At ChristianaCare, Kmiec is studying the use of CRISPR to fight cancer, editing away the genetic defenses inside tumors so they are more vulnerable to traditional treatments such as chemotherapy.

Musunuru, the Penn physician, cofounded a biotech firm that’s testing a CRISPR-based treatment on people with very high levels of cholesterol.

Both of those approaches involve making edits directly inside the person’s body. Early results are promising. But FDA regulators have said that with such inside-the-body editing treatments, they are concerned about the risk of “off-target” effects — the possibility that edits get made in other parts of the genome, beyond the targeted spot.

Regulators also raised that issue in reviewing the sickle cell treatment. But Grupp and other physicians involved with the trial say there was no evidence of unwanted edits.

Fadeyi says his life was transformed by the infusion with his edited stem cells more than two years ago at CHOP.

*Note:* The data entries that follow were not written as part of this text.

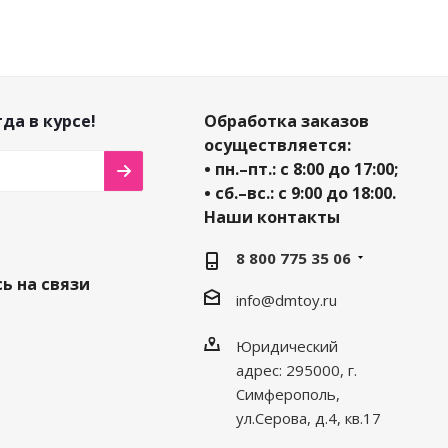
да в курсе!
Обработка заказов
осуществляется:
• пн.–пт.: с 8:00 до 17:00;
• сб.–вс.: с 9:00 до 18:00.
Наши контакты
8 800 775 35 06
ь на связи
info@dmtoy.ru
Юридический
адрес: 295000, г.
Симферополь,
ул.Серова, д.4, кв.17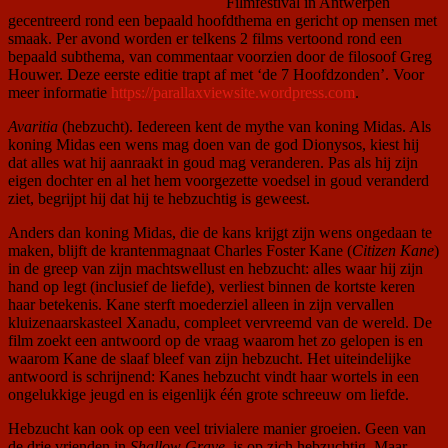
Filmfestival in Antwerpen
gecentreerd rond een bepaald hoofdthema en gericht op mensen met
smaak. Per avond worden er telkens 2 films vertoond rond een
bepaald subthema, van commentaar voorzien door de filosoof Greg
Houwer. Deze eerste editie trapt af met ‘de 7 Hoofdzonden’. Voor
meer informatie
https://parallaxviewsite.wordpress.com
.
Avaritia
(hebzucht). Iedereen kent de mythe van koning Midas. Als
koning Midas een wens mag doen van de god Dionysos, kiest hij
dat alles wat hij aanraakt in goud mag veranderen. Pas als hij zijn
eigen dochter en al het hem voorgezette voedsel in goud veranderd
ziet, begrijpt hij dat hij te hebzuchtig is geweest.
Anders dan koning Midas, die de kans krijgt zijn wens ongedaan te
maken, blijft de krantenmagnaat Charles Foster Kane (
Citizen Kane
)
in de greep van zijn machtswellust en hebzucht: alles waar hij zijn
hand op legt (inclusief de liefde), verliest binnen de kortste keren
haar betekenis. Kane sterft moederziel alleen in zijn vervallen
kluizenaarskasteel Xanadu, compleet vervreemd van de wereld. De
film zoekt een antwoord op de vraag waarom het zo gelopen is en
waarom Kane de slaaf bleef van zijn hebzucht. Het uiteindelijke
antwoord is schrijnend: Kanes hebzucht vindt haar wortels in een
ongelukkige jeugd en is eigenlijk één grote schreeuw om liefde.
Hebzucht kan ook op een veel trivialere manier groeien. Geen van
de drie vrienden in
Shallow Grave
is op zich hebzuchtig. Maar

He goes to his job every day as a district manager for a grocery chain, free of worry that he might suddenly have to rush to the hospital. And he is confident he will be around to raise his son, Elliot, who was born in June 2022, just a few months after his father completed the treatment.

Doctors have told him that as far as they can determine, his CRISPR-edited stem cells will persist for the rest of his life.

“Knowing I’ll be there for the long term, it is life-changing,” he said. “It was one and done. I don’t have to do it again.”